Attaining scalable storage-expansion dualism for bioartificial tissues

TL;DR

This paper introduces a biochemical space-based approach for designing non-toxic cryoprotectants that inhibit ice crystal growth, enabling scalable and safe cryopreservation of bioartificial tissues across various temperatures.

Contribution

It develops an analytic formalism for ice crystal inhibition using molecular topology and identifies chemical spaces for effective, low-toxicity cryoprotective agents.

Findings

Identified distinct regions in chemical space for anti-freeze glycoproteins.

Validated the robustness of the model across different protein classes.

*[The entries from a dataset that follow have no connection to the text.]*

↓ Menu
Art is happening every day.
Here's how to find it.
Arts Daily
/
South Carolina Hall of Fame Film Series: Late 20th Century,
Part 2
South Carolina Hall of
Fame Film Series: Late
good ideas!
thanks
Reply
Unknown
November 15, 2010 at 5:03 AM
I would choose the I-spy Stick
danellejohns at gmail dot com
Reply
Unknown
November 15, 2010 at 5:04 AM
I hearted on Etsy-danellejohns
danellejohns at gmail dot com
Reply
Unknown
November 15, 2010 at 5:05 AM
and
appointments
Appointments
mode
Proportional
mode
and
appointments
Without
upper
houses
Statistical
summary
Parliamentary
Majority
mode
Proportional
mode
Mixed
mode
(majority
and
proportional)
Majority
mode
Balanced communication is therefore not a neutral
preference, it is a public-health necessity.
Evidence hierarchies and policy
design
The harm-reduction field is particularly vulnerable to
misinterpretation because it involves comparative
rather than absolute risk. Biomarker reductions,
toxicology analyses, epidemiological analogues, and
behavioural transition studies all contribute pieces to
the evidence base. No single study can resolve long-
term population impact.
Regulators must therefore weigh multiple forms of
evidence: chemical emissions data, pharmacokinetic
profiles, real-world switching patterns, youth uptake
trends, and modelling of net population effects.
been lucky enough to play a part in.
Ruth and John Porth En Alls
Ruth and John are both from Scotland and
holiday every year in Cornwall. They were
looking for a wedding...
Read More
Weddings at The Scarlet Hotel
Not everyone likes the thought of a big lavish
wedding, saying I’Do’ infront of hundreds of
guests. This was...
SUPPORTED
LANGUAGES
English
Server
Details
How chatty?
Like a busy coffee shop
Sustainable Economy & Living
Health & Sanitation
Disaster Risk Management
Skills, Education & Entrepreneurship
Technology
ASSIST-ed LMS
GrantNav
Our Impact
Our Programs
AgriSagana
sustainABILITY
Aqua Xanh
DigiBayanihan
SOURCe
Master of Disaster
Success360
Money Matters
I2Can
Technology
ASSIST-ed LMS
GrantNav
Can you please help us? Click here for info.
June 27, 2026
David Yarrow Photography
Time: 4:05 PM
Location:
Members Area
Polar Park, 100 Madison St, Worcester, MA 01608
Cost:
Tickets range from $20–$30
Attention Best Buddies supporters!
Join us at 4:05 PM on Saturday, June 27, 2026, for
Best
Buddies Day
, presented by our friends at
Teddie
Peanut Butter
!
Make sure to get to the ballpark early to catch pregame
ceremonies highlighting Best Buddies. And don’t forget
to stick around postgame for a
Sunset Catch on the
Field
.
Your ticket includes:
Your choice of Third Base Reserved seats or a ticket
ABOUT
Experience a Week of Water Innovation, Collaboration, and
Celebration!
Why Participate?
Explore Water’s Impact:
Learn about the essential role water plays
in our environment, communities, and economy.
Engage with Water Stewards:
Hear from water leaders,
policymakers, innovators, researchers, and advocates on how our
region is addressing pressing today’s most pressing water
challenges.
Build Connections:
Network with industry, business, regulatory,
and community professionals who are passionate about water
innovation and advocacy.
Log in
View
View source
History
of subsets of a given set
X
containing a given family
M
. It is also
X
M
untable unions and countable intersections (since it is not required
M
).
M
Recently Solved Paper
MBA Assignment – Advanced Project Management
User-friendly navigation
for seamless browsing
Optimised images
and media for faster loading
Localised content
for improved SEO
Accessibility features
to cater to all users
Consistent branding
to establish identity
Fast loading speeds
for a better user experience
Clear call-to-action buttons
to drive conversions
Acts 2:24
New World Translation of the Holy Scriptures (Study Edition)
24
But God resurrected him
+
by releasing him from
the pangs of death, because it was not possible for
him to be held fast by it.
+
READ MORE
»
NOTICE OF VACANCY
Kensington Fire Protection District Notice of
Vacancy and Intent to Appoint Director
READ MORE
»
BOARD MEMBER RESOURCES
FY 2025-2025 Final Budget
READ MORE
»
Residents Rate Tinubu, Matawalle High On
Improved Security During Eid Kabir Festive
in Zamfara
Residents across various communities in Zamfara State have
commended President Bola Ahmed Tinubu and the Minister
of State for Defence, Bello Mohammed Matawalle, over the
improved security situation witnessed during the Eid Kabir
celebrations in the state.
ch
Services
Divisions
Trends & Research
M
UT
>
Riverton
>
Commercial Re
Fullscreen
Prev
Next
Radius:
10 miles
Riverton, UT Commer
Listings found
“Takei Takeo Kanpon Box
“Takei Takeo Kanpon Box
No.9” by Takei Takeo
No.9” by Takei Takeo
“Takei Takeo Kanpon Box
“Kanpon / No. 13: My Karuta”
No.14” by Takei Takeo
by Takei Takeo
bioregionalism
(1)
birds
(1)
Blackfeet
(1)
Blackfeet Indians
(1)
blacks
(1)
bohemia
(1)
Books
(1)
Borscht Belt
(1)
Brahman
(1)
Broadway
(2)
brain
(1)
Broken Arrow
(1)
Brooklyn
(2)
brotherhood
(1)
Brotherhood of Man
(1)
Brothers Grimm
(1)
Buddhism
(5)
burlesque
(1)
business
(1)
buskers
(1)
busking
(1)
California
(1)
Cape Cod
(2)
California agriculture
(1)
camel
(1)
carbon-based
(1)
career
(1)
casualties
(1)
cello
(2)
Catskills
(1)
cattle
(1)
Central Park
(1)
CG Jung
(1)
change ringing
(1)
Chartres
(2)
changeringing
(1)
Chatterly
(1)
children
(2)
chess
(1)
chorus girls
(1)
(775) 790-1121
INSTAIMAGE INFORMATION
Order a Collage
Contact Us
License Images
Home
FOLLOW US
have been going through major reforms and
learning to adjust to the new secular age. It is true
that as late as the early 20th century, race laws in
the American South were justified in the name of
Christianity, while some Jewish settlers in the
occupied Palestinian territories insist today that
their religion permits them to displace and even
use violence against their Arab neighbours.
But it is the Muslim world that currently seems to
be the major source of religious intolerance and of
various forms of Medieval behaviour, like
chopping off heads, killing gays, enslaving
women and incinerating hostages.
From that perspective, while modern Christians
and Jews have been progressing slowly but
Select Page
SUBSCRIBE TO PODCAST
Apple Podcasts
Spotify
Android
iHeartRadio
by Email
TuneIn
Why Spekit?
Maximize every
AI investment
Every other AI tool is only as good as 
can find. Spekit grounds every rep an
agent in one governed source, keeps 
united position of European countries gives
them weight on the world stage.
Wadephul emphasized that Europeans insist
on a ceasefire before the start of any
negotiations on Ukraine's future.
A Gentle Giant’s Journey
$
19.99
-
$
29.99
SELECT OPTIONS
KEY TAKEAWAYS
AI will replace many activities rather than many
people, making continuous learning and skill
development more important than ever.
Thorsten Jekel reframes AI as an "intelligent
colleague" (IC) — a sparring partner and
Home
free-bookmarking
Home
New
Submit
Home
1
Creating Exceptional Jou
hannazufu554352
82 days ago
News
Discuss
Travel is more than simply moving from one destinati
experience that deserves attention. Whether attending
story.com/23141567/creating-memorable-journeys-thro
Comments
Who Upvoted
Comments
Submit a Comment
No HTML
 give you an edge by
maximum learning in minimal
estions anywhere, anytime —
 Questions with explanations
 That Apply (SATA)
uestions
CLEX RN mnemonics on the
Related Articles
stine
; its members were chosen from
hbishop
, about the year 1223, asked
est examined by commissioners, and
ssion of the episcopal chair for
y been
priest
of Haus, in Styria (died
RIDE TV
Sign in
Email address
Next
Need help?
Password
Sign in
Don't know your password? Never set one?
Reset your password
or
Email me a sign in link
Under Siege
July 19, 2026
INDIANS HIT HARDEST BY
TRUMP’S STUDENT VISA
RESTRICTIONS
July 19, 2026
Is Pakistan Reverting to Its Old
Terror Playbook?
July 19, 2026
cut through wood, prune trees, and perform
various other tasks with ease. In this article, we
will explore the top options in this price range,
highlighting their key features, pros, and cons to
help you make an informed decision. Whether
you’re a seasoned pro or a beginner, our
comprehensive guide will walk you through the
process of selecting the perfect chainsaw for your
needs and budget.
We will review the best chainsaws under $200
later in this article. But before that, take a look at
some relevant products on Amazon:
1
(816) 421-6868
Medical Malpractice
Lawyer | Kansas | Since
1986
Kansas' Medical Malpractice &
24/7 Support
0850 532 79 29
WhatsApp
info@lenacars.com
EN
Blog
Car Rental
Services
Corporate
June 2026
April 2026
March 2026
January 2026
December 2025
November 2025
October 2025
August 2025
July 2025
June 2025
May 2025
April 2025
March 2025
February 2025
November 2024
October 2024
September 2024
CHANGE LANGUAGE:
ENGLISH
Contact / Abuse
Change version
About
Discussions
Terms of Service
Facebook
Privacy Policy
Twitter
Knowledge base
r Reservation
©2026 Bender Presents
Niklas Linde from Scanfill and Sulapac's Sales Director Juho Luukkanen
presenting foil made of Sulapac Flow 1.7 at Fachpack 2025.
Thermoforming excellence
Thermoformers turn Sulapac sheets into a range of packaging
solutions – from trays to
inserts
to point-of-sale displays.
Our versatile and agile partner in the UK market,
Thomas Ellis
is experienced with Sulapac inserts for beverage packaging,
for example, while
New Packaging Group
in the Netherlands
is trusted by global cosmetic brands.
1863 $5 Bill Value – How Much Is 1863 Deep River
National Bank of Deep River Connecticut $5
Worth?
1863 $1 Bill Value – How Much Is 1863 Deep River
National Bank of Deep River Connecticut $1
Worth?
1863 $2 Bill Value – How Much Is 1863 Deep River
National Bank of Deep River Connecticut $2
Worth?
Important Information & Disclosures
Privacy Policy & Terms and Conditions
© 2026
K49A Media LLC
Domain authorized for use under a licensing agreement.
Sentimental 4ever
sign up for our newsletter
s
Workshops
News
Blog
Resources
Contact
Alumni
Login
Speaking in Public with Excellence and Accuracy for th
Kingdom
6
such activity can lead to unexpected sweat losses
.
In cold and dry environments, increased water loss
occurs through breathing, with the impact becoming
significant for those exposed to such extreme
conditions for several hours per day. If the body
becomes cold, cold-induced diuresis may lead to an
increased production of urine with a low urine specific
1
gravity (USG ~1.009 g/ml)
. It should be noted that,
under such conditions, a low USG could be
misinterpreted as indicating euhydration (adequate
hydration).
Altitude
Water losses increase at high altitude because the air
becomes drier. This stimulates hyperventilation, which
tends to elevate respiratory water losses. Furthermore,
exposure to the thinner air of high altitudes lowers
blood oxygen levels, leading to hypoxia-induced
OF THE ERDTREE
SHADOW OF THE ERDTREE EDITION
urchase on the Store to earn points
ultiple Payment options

Proposed a molecular design framework for non-cytotoxic cryoprotectants.

Abstract

The untenable dependence of cryopreservation on cytotoxic cryoprotectants has motivated the mining of biochemical libraries to identify molecular features marking cryoprotectants that may prevent ice crystal growth. It is hypothesized that such molecules may be useful across all temperatures eliminating cellular destruction due to equilibration cytotoxicity before and after cryopreservation. By probing the biochemical space using solvation-associated molecular topology and partition-distribution measures we developed an analytic formalism for ice crystal inhibition. By probing the union between a heat-shock protein cluster and an anti-freeze glycoprotein cluster, the model development process generated distinct regions of interest for anti-freeze glycoprotein and proved robust across different classes of proteins. These results confirm that there is a chemical space within which efficacious Ice Crystal Inhibitor molecular libraries can be constructed. These spaces contain latent projections drawn from solvent accessibility, hydrogen bonding capacity and molecular geometry. They also showed that molecular design can be a useful tool in the development of new-age cryoactive matrices to enable the smooth transition across culture, preservation and expansion. These chemical spaces provide low cytotoxicity since such amphipathic molecules occupy a continuum between solubizing and membrane stabilizing regions as shown by the free energy of translocation calculations. These biochemical design spaces are fundamentally the solution to efficient scale-up and deployment of cell therapies. Consequently, this article proposes the use of a molecular knowledge-mining approach in the development of a class of non-cytotoxic cryoprotective agents in the class of Ice Crystal Inhibitor compatible with continuous cryothermic and normothermic cell storage and expansion.